■ **Extracted entries**
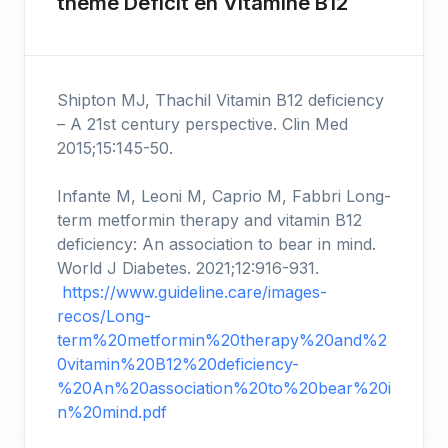
thème Déficit en Vitamine B12
Shipton MJ, Thachil Vitamin B12 deficiency
– A 21st century perspective. Clin Med
2015;15:145-50.
Infante M, Leoni M, Caprio M, Fabbri Long-
term metformin therapy and vitamin B12
deficiency: An association to bear in mind.
World J Diabetes. 2021;12:916-931.
https://www.guideline.care/images-
recos/Long-
term%20metformin%20therapy%20and%2
0vitamin%20B12%20deficiency-
%20An%20association%20to%20bear%20i
n%20mind.pdf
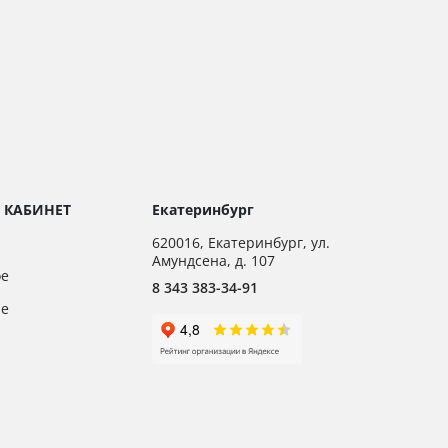
 КАБИНЕТ
Екатеринбург
620016
,
Екатеринбург,
ул.
Амундсена, д. 107
ое
8 343 383-34-91
ие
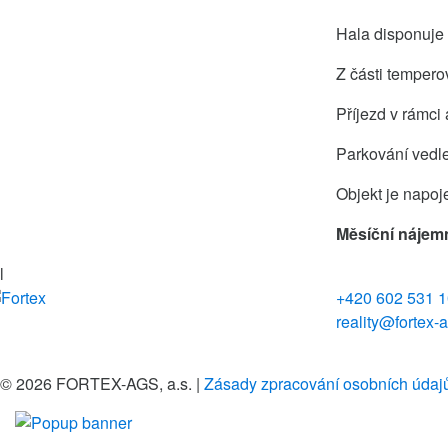
Hala disponuje 
Z části tempero
Příjezd v rámci
Parkování vedl
Objekt je napoje
Měsíční nájem
l
+420 602 531 
reality@fortex-
© 2026 FORTEX-AGS, a.s.
|
Zásady zpracování osobních údaj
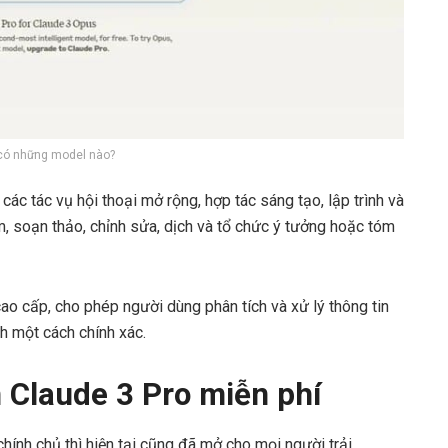
có những model nào?
các tác vụ hội thoại mở rộng, hợp tác sáng tạo, lập trình và
, soạn thảo, chỉnh sửa, dịch và tổ chức ý tưởng hoặc tóm
ao cấp, cho phép người dùng phân tích và xử lý thông tin
h một cách chính xác.
 Claude 3 Pro miễn phí
ính chủ thì hiện tại cũng đã mở cho mọi người trải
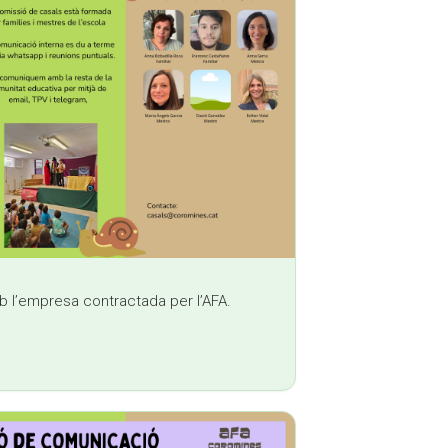
b l’empresa contractada per l’AFA.
 sends e-mail)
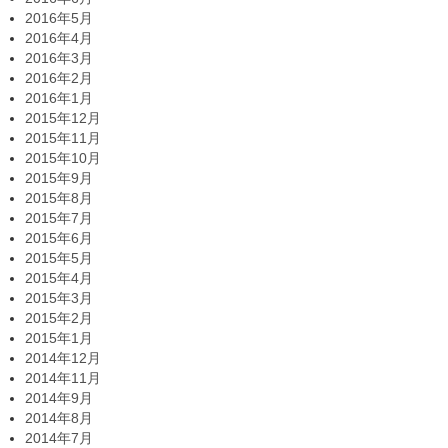
2016年5月
2016年4月
2016年3月
2016年2月
2016年1月
2015年12月
2015年11月
2015年10月
2015年9月
2015年8月
2015年7月
2015年6月
2015年5月
2015年4月
2015年3月
2015年2月
2015年1月
2014年12月
2014年11月
2014年9月
2014年8月
2014年7月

■ **Work request**
Without the pictures, reproduce every line of the records above exactly.

■ **The answer**
thème Déficit en Vitamine B12
Shipton MJ, Thachil Vitamin B12 deficiency
– A 21st century perspective. Clin Med
2015;15:145-50.
Infante M, Leoni M, Caprio M, Fabbri Long-
term metformin therapy and vitamin B12
deficiency: An association to bear in mind.
World J Diabetes. 2021;12:916-931.
https://www.guideline.care/images-
recos/Long-
term%20metformin%20therapy%20and%2
0vitamin%20B12%20deficiency-
%20An%20association%20to%20bear%20i
n%20mind.pdf
 КАБИНЕТ
Екатеринбург
620016
,
Екатеринбург,
ул.
Амундсена, д. 107
ое
8 343 383-34-91
ие
Hala disponuje 
Z části tempero
Příjezd v rámci
Parkování vedl
Objekt je napoje
Měsíční nájem
l
+420 602 531 
reality@fortex-
© 2026 FORTEX-AGS, a.s.
|
Zásady zpracování osobních údaj
có những model nào?
các tác vụ hội thoại mở rộng, hợp tác sáng tạo, lập trình và
, soạn thảo, chỉnh sửa, dịch và tổ chức ý tưởng hoặc tóm
ao cấp, cho phép người dùng phân tích và xử lý thông tin
h một cách chính xác.
 Claude 3 Pro miễn phí
ính chủ thì hiện tại cũng đã mở cho mọi người trải
b l’empresa contractada per l’AFA.
 sends e-mail)
2016年5月
2016年4月
2016年3月
2016年2月
2016年1月
2015年12月
2015年11月
2015年10月
2015年9月
2015年8月
2015年7月
2015年6月
2015年5月
2015年4月
2015年3月
2015年2月
2015年1月
2014年12月
2014年11月
2014年9月
2014年8月
2014年7月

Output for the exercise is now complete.